## Activity
Look through the listing below and write out exactly the lines from the line with "Disability claimants" to the line with "quarters. There were", both included, and no others.

## Material shown
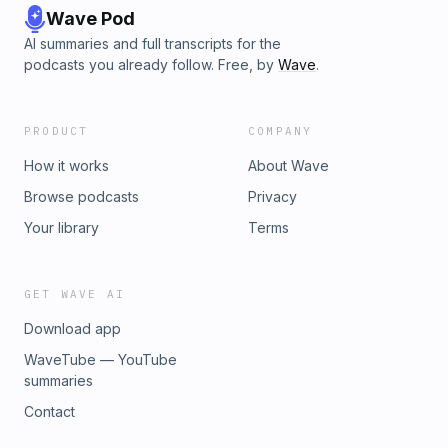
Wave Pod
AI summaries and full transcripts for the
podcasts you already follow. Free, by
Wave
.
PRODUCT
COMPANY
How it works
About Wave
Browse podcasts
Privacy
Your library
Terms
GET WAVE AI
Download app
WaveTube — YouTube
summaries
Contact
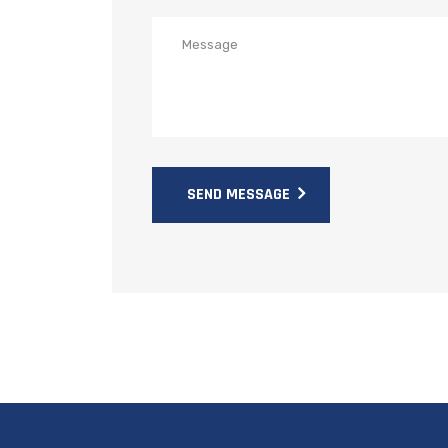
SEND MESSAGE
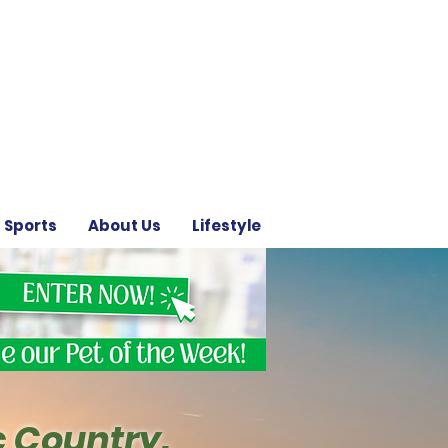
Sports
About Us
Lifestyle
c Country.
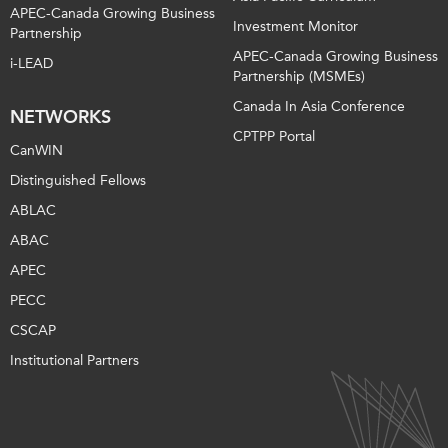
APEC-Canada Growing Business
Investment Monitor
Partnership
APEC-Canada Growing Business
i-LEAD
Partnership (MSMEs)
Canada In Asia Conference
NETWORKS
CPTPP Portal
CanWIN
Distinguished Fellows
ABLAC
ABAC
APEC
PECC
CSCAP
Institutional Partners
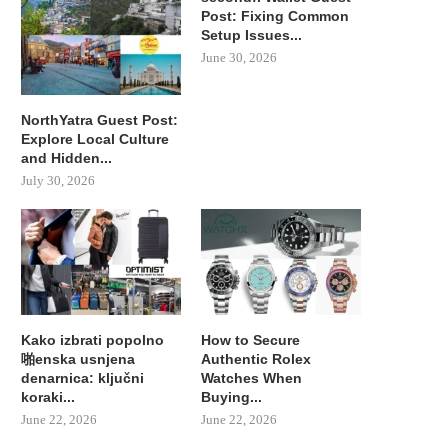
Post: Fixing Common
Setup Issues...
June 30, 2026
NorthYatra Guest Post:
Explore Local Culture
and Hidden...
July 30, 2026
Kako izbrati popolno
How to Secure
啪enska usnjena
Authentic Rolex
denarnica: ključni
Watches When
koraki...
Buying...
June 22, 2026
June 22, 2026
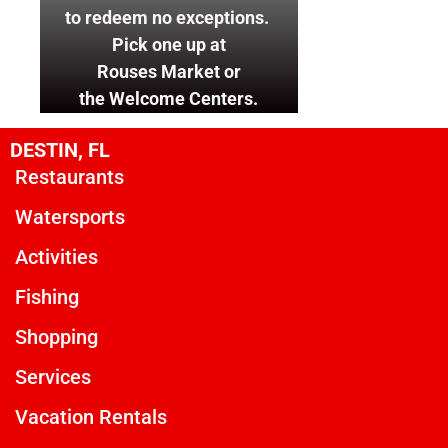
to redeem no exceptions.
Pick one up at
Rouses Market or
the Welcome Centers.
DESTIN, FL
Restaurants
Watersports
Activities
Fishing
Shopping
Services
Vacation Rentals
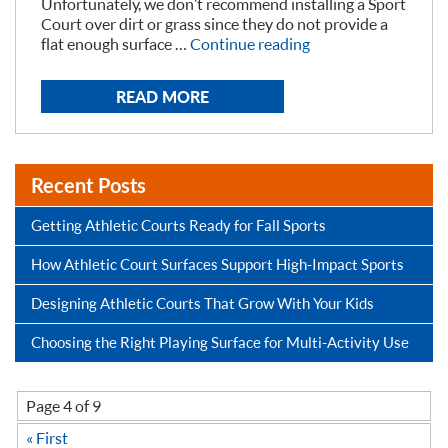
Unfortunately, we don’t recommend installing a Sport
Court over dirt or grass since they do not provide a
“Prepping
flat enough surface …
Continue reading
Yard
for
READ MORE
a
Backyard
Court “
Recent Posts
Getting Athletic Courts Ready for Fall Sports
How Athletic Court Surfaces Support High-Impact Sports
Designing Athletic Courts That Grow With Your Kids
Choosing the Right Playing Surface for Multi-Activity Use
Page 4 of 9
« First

* * *

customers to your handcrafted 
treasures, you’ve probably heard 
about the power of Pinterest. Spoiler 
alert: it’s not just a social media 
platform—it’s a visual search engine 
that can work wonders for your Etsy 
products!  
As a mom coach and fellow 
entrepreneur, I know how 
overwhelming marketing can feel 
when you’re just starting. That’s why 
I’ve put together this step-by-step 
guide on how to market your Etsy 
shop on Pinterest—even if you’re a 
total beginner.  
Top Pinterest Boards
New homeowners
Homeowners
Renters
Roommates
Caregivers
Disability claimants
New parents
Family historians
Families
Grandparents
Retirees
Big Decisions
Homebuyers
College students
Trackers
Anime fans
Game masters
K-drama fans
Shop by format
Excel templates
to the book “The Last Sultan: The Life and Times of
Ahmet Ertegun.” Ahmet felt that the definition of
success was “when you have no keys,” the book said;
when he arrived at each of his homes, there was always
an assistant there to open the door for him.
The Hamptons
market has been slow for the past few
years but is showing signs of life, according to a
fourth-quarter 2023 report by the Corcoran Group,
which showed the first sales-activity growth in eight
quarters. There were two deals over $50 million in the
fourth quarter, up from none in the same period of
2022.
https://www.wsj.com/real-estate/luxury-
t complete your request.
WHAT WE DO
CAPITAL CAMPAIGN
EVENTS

## Result of the task
Disability claimants
New parents
Family historians
Families
Grandparents
Retirees
Big Decisions
Homebuyers
College students
Trackers
Anime fans
Game masters
K-drama fans
Shop by format
Excel templates
to the book “The Last Sultan: The Life and Times of
Ahmet Ertegun.” Ahmet felt that the definition of
success was “when you have no keys,” the book said;
when he arrived at each of his homes, there was always
an assistant there to open the door for him.
The Hamptons
market has been slow for the past few
years but is showing signs of life, according to a
fourth-quarter 2023 report by the Corcoran Group,
which showed the first sales-activity growth in eight
quarters. There were two deals over $50 million in the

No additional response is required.